Kingfisher to Absorb Deccan in 3 Shares for 7 Ratio

Kingfisher Airlines Ltd., the only Indian customer for the Airbus SAS A380, will offer stockholders three shares in Deccan Aviation Ltd. for every seven held, part of a merger plan to expand its fleet, cut costs and fly overseas.

The ratio was approved by the board of the two companies today, Deccan said in an e-mailed statement. The helicopter business run by Deccan, India's biggest low-fare airline, will be separated into a new company, it said.

Kingfisher bought Deccan in May as airlines consolidate in the world's second-most populous nation to cut losses amid a surge in air travel. The combination of Kingfisher and Deccan will challenge Jet Airways India Ltd., the country's largest domestic airline.

UB Holding will own more than 51 percent of Kingfisher after the merger, Kingfisher's billionaire founder Vijay Mallya said last month. Mallya will be the chairman and chief executive officer of the merged airline, while G.R. Gopinath, Deccan Aviation's founder and chairman, will be the vice chairman.

Kingfisher will start overseas flights in August, Gopinath said last month. The first services will be to the Middle East, followed by South Asian nations, he said.

Overseas Flights

The merger benefits Kingfisher's plan to fly overseas as Deccan has already sought permission from the government to fly abroad, including to the U.S., Middle East and Southeast Asia. Kingfisher, which started in May 2005, would otherwise be eligible to start overseas flights only in 2010, according to current government guidelines. Deccan started in 2003 and is therefore entitled to fly abroad this year.

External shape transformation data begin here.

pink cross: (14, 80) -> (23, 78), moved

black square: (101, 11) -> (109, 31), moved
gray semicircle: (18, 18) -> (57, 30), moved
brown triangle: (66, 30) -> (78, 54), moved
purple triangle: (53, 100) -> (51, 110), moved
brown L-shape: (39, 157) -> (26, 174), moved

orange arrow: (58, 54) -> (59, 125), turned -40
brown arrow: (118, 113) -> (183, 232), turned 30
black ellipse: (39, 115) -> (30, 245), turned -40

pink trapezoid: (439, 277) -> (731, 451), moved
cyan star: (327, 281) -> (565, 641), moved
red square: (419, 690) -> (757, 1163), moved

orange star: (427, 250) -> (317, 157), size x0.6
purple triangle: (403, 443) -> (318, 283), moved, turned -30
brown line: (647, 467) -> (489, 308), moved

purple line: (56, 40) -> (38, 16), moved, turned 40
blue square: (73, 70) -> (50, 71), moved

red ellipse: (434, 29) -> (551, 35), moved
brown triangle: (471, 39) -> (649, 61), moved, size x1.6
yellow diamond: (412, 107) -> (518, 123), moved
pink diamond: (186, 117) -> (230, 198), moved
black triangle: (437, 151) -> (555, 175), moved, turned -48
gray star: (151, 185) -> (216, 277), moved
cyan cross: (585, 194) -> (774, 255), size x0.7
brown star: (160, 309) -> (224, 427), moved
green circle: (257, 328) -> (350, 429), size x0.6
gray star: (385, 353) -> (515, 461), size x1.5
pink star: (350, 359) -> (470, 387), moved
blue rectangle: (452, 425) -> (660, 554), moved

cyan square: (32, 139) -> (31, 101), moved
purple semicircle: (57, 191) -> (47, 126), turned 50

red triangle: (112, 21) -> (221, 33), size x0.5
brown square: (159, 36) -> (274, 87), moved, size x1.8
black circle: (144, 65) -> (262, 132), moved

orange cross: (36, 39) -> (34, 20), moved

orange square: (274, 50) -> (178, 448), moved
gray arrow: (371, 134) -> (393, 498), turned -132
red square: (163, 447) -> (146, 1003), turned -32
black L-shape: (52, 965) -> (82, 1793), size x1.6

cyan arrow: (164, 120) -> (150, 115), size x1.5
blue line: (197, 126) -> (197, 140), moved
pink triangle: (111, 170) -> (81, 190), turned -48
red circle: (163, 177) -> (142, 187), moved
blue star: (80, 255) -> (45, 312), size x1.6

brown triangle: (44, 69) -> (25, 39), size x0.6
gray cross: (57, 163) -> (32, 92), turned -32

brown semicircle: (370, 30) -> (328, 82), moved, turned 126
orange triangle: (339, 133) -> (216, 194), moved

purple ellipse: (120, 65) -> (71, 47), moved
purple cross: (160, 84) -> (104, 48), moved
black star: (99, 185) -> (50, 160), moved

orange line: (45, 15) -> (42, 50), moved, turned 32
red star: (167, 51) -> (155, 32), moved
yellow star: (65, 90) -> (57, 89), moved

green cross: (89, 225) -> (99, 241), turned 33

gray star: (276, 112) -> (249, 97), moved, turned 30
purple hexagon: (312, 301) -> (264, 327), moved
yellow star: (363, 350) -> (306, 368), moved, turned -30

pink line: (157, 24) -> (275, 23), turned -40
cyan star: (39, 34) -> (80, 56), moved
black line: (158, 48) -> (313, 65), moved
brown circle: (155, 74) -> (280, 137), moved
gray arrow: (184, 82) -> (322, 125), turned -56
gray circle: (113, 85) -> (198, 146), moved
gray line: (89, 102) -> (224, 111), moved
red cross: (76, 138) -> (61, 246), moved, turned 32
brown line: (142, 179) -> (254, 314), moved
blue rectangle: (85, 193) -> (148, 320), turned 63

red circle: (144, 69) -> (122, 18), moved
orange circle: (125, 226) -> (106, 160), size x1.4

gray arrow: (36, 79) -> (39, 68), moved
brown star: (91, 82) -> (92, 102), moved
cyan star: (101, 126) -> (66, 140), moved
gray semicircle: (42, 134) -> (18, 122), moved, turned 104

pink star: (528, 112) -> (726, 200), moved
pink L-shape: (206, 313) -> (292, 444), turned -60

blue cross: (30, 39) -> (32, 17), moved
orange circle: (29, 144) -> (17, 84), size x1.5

Deccan Aviation fell 1.8 percent to 173.9 rupees at the close of trading today on the Bombay Stock Exchange. The shares have risen 20 percent in the past year compared with a 27 percent increase in the benchmark Sensitive Index.

Kingfisher, the merged entity, will retain both the Kingfisher and Deccan brands. Deccan will continue as a low-fare airline, Mallya said last month.

Accenture Ltd., which advised the Indian government on combining its two airlines, advised Mallya on cutting operational and maintenance costs in an industry that lost $500 million last year, according to the Centre for Asia Pacific Aviation.

Kingfisher and Deccan Aviation both use planes made by Airbus and propeller planes of Avions de Transport Regional.

Kingfisher ordered five of the double-decker Airbus A380s and took options for another five in June 2005. The airline plans to purchase 15 A350-800 XWBs, 10 A330-200s, five long- range A340-500s and 20 A320 series aircraft.

The merged airline's fleet, which will number more than 70, will bring it close to the tally of Jet Airways.